▶ EXERCISE DIRECTIONS:
Return exactly the lines that run from the one with "plusieurs tests rigoureux" to the last line of the entries below, both included, and nothing else.

Start of RECORDED INFORMATION

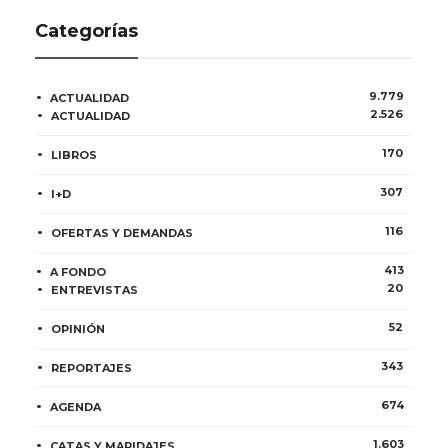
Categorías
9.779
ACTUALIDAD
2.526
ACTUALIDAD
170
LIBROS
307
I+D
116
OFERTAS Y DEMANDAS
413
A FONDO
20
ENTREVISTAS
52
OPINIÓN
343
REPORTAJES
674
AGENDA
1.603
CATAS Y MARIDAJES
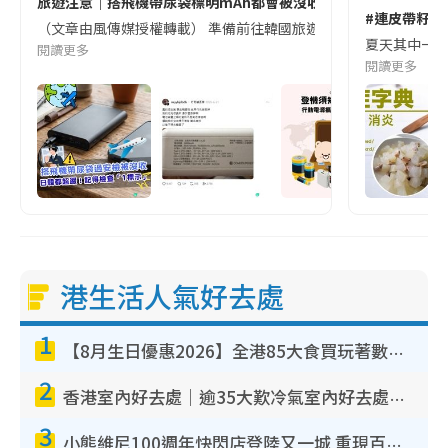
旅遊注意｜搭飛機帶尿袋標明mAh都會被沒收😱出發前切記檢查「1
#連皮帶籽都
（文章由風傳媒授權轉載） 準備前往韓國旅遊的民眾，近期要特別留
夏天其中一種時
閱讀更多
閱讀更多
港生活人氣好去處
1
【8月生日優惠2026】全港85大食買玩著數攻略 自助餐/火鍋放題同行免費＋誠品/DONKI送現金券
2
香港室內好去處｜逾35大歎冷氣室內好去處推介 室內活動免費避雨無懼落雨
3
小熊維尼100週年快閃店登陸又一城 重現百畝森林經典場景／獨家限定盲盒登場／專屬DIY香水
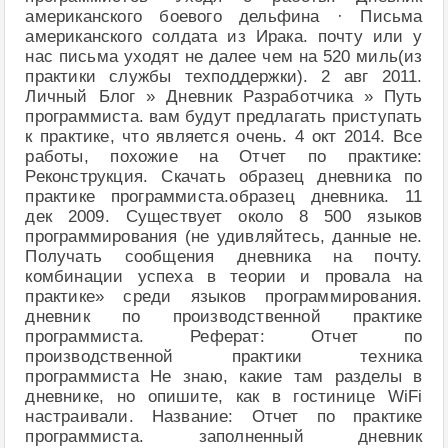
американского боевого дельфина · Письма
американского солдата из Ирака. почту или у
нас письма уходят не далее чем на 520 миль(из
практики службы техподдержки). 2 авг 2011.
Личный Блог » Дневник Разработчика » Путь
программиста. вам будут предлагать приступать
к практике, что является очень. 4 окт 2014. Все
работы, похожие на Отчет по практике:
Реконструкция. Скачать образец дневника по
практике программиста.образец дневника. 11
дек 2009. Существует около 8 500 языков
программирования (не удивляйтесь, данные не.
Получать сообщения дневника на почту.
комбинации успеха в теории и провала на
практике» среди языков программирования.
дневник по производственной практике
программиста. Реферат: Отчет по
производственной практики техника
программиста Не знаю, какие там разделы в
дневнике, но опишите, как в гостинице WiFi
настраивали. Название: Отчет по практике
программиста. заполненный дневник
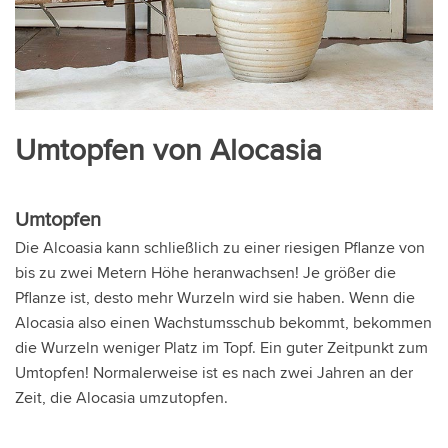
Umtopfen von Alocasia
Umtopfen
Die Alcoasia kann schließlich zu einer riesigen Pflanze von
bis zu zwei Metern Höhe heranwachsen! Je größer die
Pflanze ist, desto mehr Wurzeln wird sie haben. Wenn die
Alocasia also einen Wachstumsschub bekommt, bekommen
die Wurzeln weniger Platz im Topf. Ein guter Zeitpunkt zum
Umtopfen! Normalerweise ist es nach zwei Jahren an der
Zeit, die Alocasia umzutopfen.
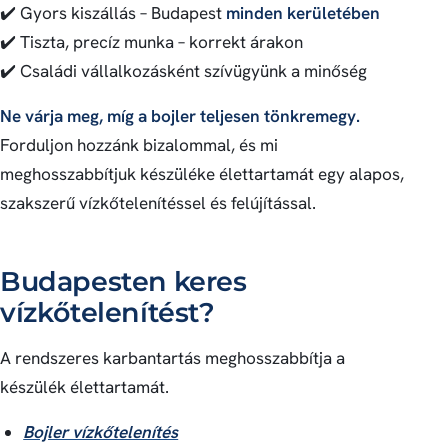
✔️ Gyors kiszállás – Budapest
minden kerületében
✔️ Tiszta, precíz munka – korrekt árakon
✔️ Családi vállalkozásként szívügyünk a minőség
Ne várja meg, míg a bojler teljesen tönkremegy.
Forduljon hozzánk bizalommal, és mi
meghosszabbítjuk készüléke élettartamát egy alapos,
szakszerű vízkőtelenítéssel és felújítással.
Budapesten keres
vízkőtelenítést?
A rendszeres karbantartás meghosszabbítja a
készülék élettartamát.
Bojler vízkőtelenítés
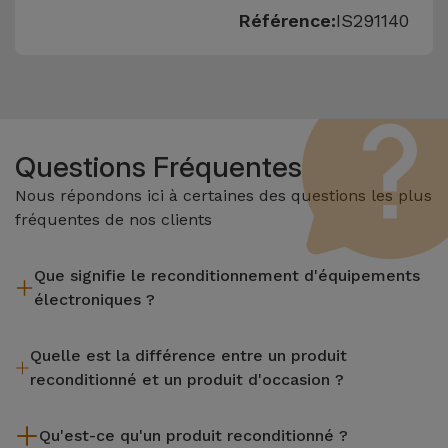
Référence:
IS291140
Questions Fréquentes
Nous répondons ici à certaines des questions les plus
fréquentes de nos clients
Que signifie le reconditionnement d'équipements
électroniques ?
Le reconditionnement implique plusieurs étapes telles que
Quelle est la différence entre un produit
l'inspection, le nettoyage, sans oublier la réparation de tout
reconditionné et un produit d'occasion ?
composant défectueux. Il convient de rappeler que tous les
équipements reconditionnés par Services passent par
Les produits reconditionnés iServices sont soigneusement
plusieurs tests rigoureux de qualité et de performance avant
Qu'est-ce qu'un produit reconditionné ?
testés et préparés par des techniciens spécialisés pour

End of RECORDED INFORMATION

▶ TASK ANSWER:
plusieurs tests rigoureux de qualité et de performance avant
Qu'est-ce qu'un produit reconditionné ?
testés et préparés par des techniciens spécialisés pour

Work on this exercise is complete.